Calculating the exact cost of the wall is difficult due to the fact that the Trump administration does not even have an official design for their wall. Trump’s initial claim during his 2016 campaign was that the border wall would cost approximately 5-7 billion dollars. Yet at a Kansas rally in December 2018, he gave a cost of 15-20 billion dollars. During his campaign and first year in office, Mr. Trump has said that the wall would be concrete and be 30-40 feet tall. However, he has since revised his claims and stated that it would be made of reinforced steel slats. However, on December 31st, he once again tweeted that the wall would be partially concrete but partially made of reinforced steel slats. But will any of these methods actually do anything? Customs and Border Protection attacked a prototype with methods that are easy to obtain, such as power tools. The heavily redacted report that it released did not state the exact details of the wall prototypes, but stated that every model of the wall that they have worked on has failed. However, we do know that Donald Trump’s proposed budget for the wall does not include costs for maintaining, repairing and actually staffing our border.

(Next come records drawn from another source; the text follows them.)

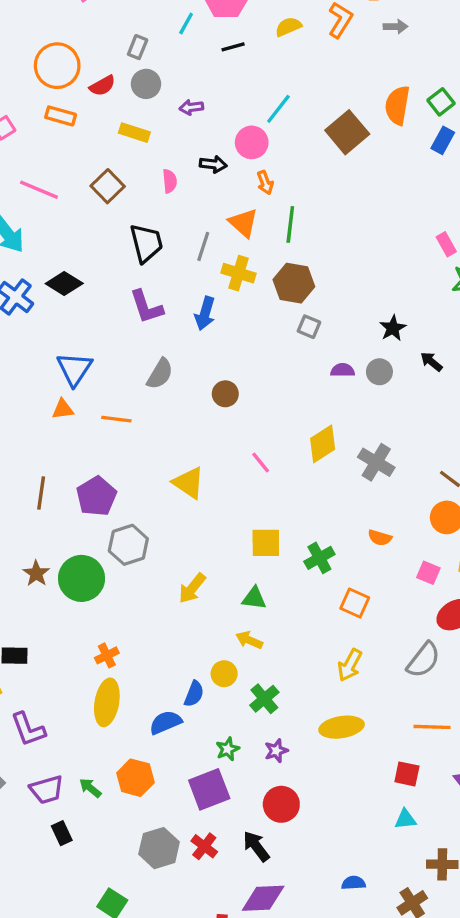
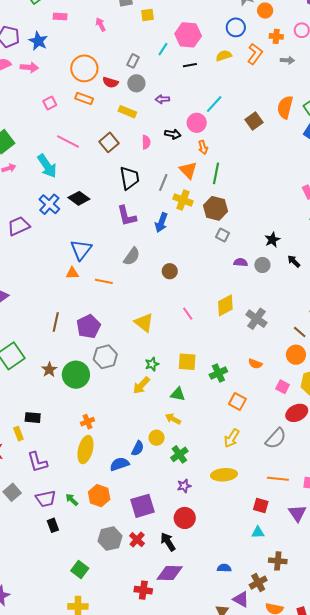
red semicircle: (102, 86) -> (110, 82), turned 42
brown square: (347, 132) -> (254, 121), size x0.7
green star: (228, 749) -> (152, 364), moved

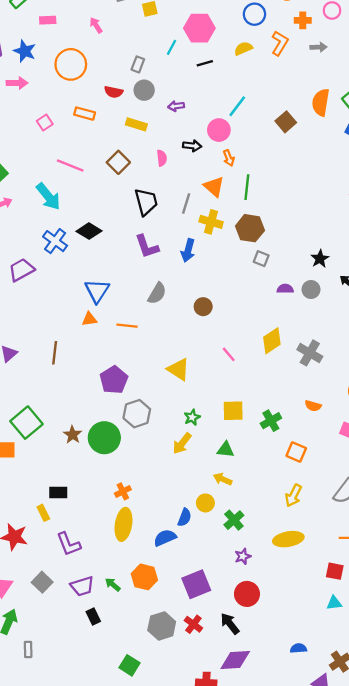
orange circle: (84, 68) -> (71, 64), moved
brown line: (56, 322) -> (55, 353), moved

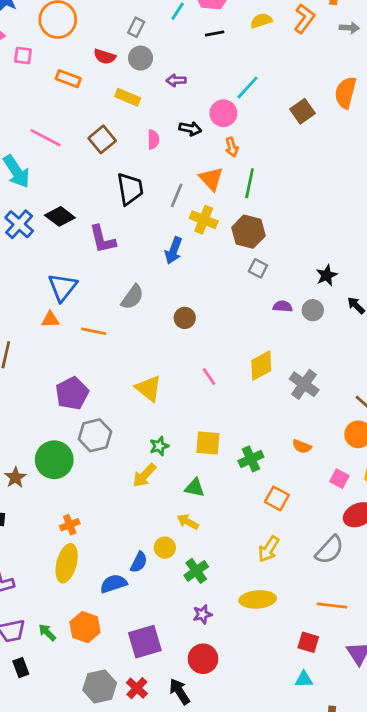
pink square: (45, 122) -> (23, 56), moved, turned 35
purple L-shape: (147, 246) -> (102, 239), moved
brown star: (73, 435) -> (15, 477), moved

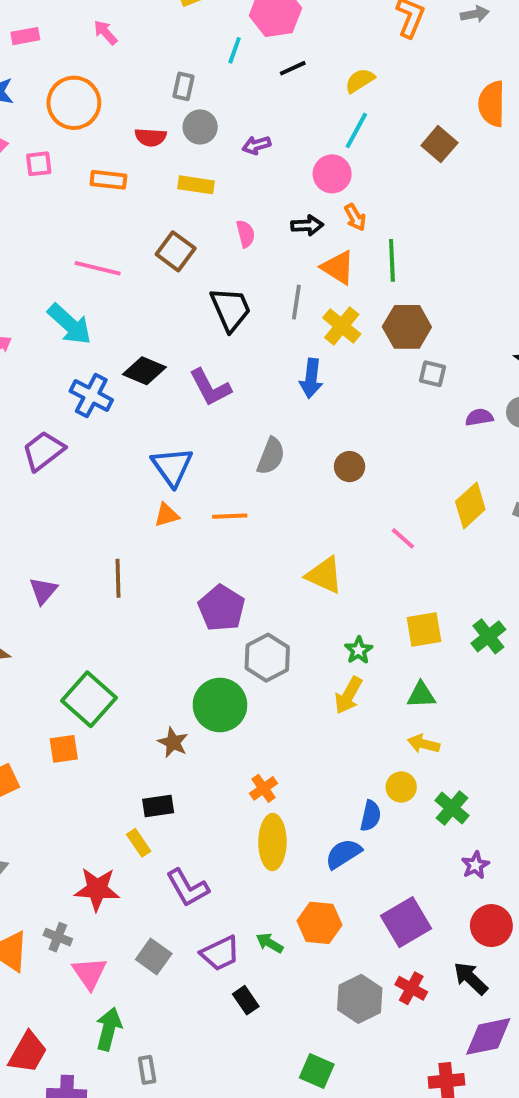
yellow semicircle: (261, 21) -> (360, 81), moved
black arrow: (190, 129) -> (307, 225), moved
yellow cross: (204, 220) -> (342, 326), turned 32

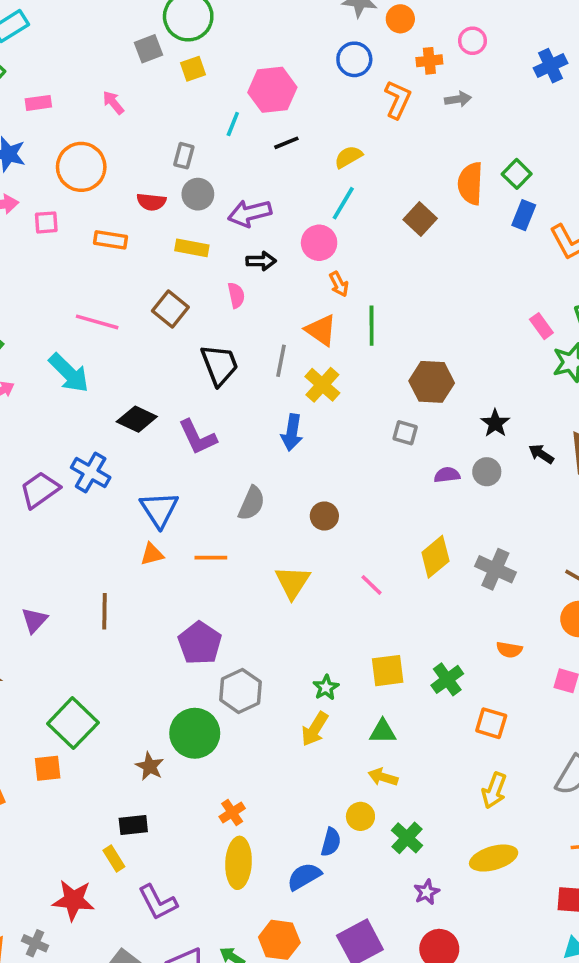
purple arrow: (256, 145) -> (250, 213), size x1.6
black arrow: (307, 225) -> (261, 261), moved
brown hexagon: (407, 327) -> (432, 382), moved
blue cross: (91, 395) -> (91, 472), moved
yellow triangle: (324, 575) -> (293, 582), moved, turned 36

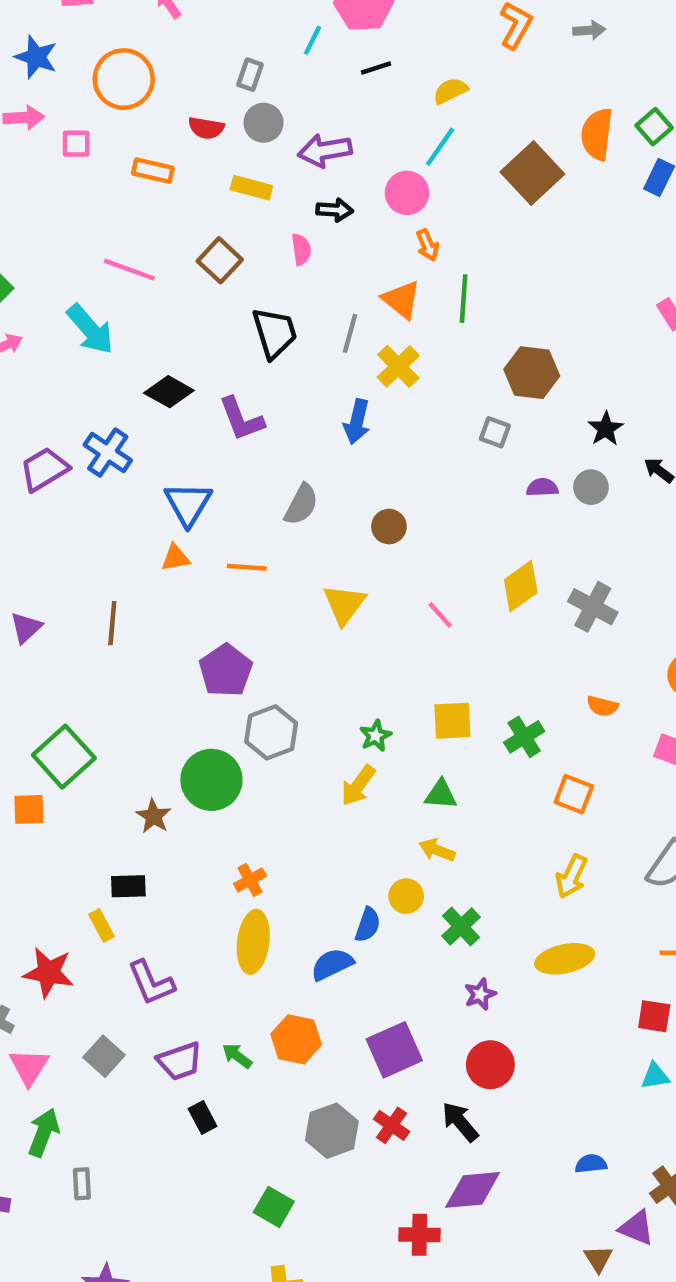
brown square: (420, 219) -> (532, 173), size x1.5

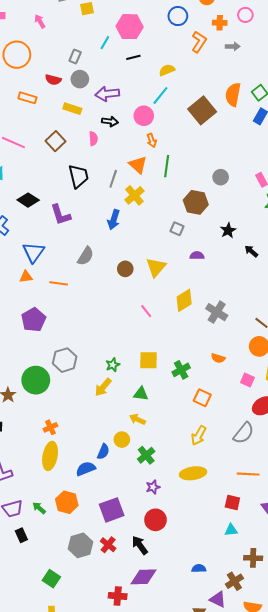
gray circle: (591, 487) -> (221, 177), moved
yellow triangle: (344, 604) -> (156, 267), moved
purple pentagon: (226, 670) -> (34, 320), moved

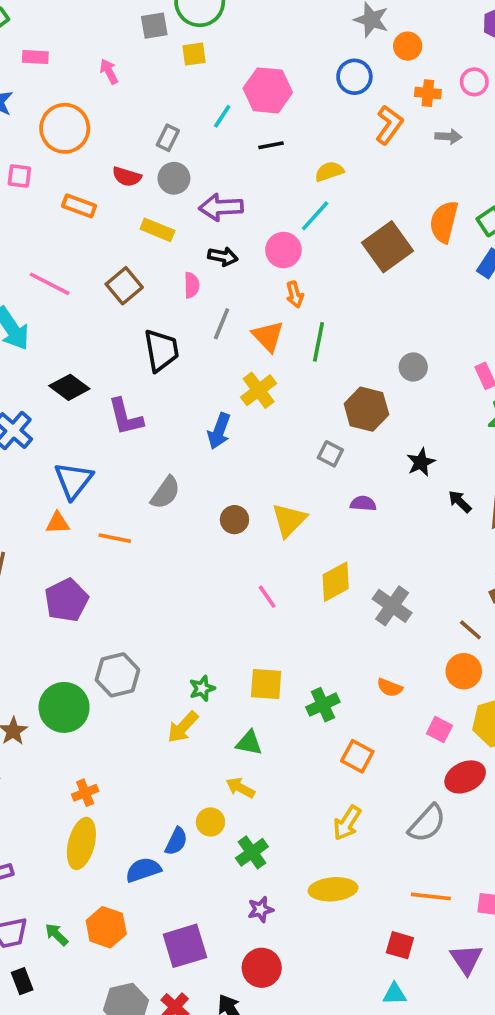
gray line: (113, 179) -> (222, 324), moved

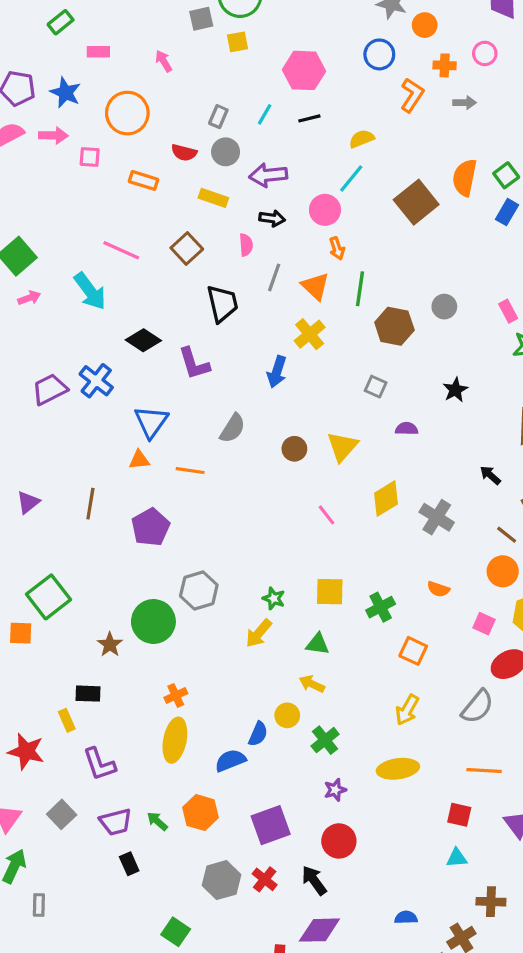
cyan line: (222, 116) -> (265, 114), moved
brown hexagon: (366, 409) -> (394, 326), moved
black arrow: (460, 502) -> (490, 475), moved
green star: (202, 688) -> (274, 598), turned -30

Out of the 1,954 miles of land that the United States shares with Mexico, about 668 miles of that land are already fenced due to the actions of previous presidents such as Bill Clinton and George W. Bush. Another 130 miles of the land are uncrossable due to natural barriers. This leaves around 1,136 miles of border that is open and unfenced. However, this shouldn’t be worrying many people. The total rate of border apprehensions has been falling since 2000, where it peaked to over 1.5 million. Since 2010, the apprehensions have stayed under 400,000 people, with an exception in 2013 and 2014. These are the lowest numbers that we’ve seen since 1973, as stated by US Customs and Border Protection. Not only that, but about 27-40% of illegal immigrants are people who have come in legally and overstayed their VISA.

Texas is the only state that keeps records of crimes committed by illegal immigrants. Using this data, we are able to see that 0.89% of illegal immigrants committed any crimes in 2015 which is much lower than the 1.79% of native born Americans that committed any crimes that year. It should also be mentioned that these statistics are not limited to violent crimes. The drugs being smuggled into this country are mostly not occurring at the wide swaths of unprotected land along the border. Approximately 85% of drugs seized at the border were actually seized at legal border crossings. While this percentage only talks about drugs that were caught, experts say that these statistics reflect the overall flow of drugs into our country.

The point is that a large wall, costing billions of dollars, covering 1,136 miles of land is completely unnecessary. In fact, George W. Bush’s original plan in 2006 wasn’t to build a fence, it was to reduce the need for illegal immigration and to create a path to citizenship for illegal immigrants already in the US. The Secure Fence Act of 2006 was actually a bipartisan effort in which 26 Democrat Senators, including Barack Obama and Hillary Clinton, worked towards creating tighter border security. In partisan America, the compromise seems to be building strategic barriers with increased enforcement along points where illegal crossings happen most frequently, as well as providing more and better paths to citizenship for illegal immigrants trying to live in America.